Salicylate and acetylsalicylic acid are potent and widely used anti-inflammatory drugs. They are thought to exert their therapeutic effects through multiple mechanisms, including the inhibition of cyclo-oxygenases, modulation of NF-κB activity, and direct activation of AMPK. However, the full spectrum of their activities is incompletely understood. Here we show that salicylate specifically inhibits CBP and p300 lysine acetyltransferase activity in vitro by direct competition with acetyl-Coenzyme A at the catalytic site.
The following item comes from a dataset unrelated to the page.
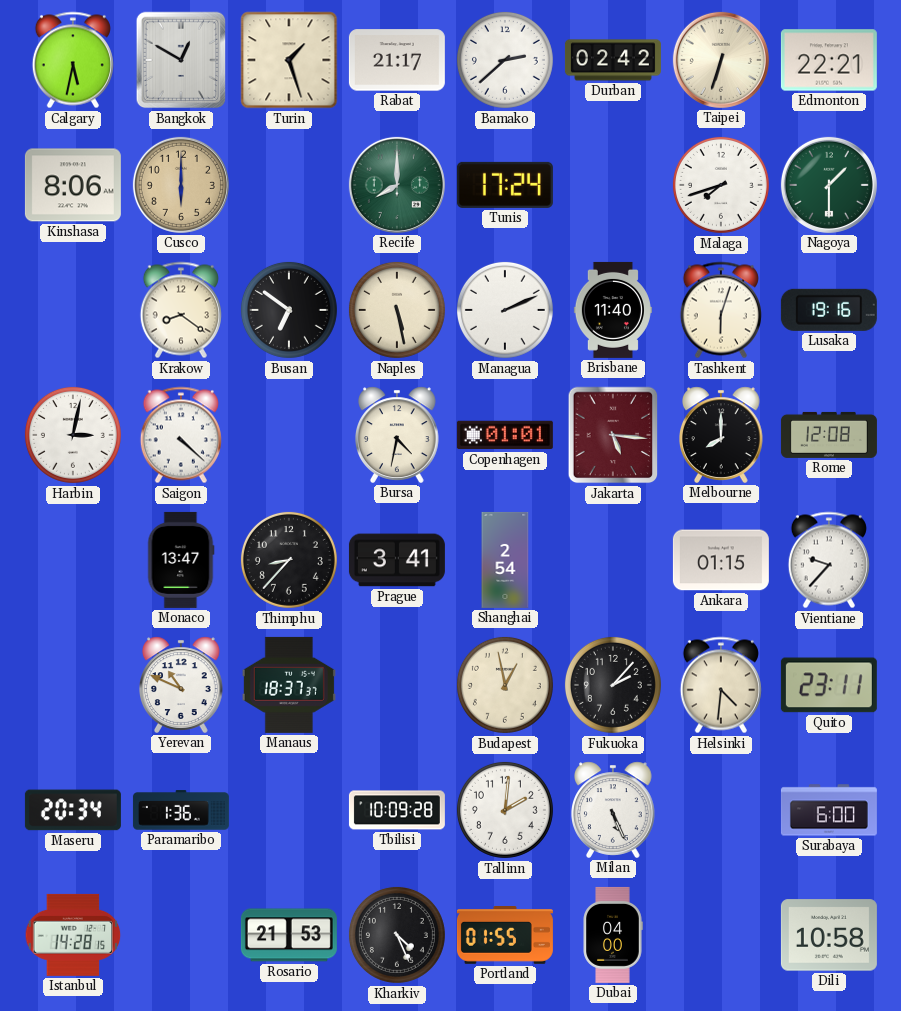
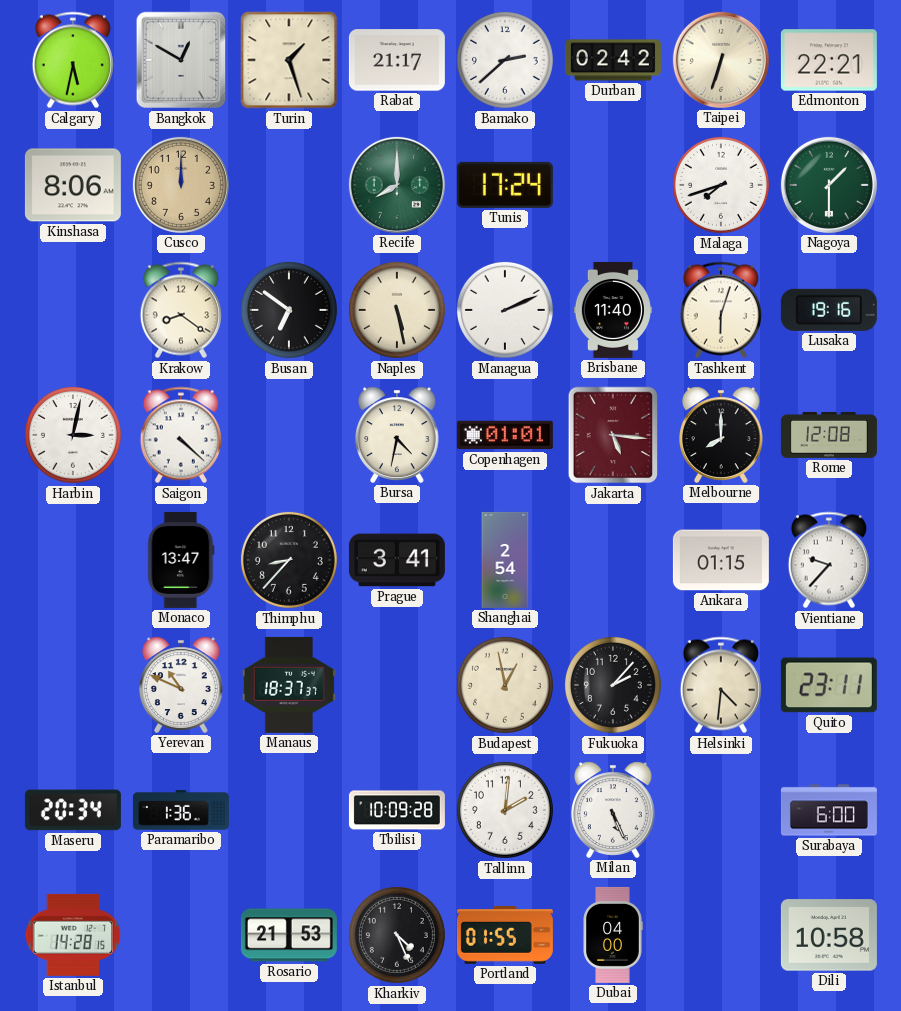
Cusco: 6:00 -> 12:00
We used a chemical structure-similarity search to identify another anti-inflammatory drug, diflunisal, that inhibits p300 more potently than salicylate. At concentrations attainable in human plasma after oral administration, both salicylate and diflunisal blocked the acetylation of lysine residues on histone and non-histone proteins in cells. Finally, we found that diflunisal suppressed the growth of p300-dependent leukemia cell lines expressing AML1-ETO fusion protein in vitro and in vivo. These results highlight a novel epigenetic regulatory mechanism of action for salicylate and derivative drugs.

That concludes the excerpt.